:: TASK TO COMPLETE ::
Go through the material below, find each line with the word "Firdianto", and copy those lines.

════════════════

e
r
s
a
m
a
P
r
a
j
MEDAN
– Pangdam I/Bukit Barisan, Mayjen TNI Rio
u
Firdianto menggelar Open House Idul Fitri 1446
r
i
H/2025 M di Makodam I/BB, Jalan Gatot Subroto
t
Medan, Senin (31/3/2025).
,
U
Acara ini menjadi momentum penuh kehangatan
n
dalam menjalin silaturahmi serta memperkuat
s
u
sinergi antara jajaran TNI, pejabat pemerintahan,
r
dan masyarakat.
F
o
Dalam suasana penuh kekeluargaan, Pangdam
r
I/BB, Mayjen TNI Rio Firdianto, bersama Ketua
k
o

════════════════

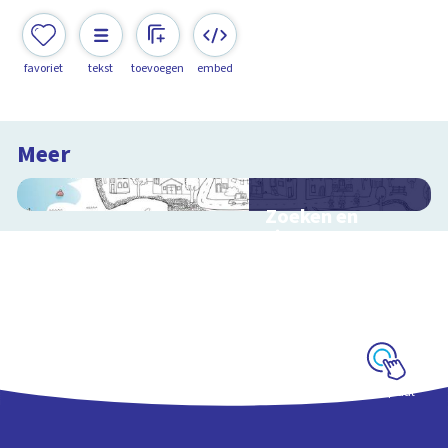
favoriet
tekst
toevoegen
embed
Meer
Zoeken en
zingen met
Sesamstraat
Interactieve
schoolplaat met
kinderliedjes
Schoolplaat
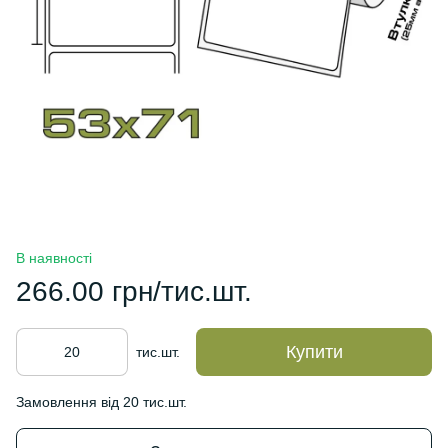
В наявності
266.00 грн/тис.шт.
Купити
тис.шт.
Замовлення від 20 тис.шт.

════════════════

:: SOLUTION FOR THIS PROBLEM ::
Firdianto menggelar Open House Idul Fitri 1446
I/BB, Mayjen TNI Rio Firdianto, bersama Ketua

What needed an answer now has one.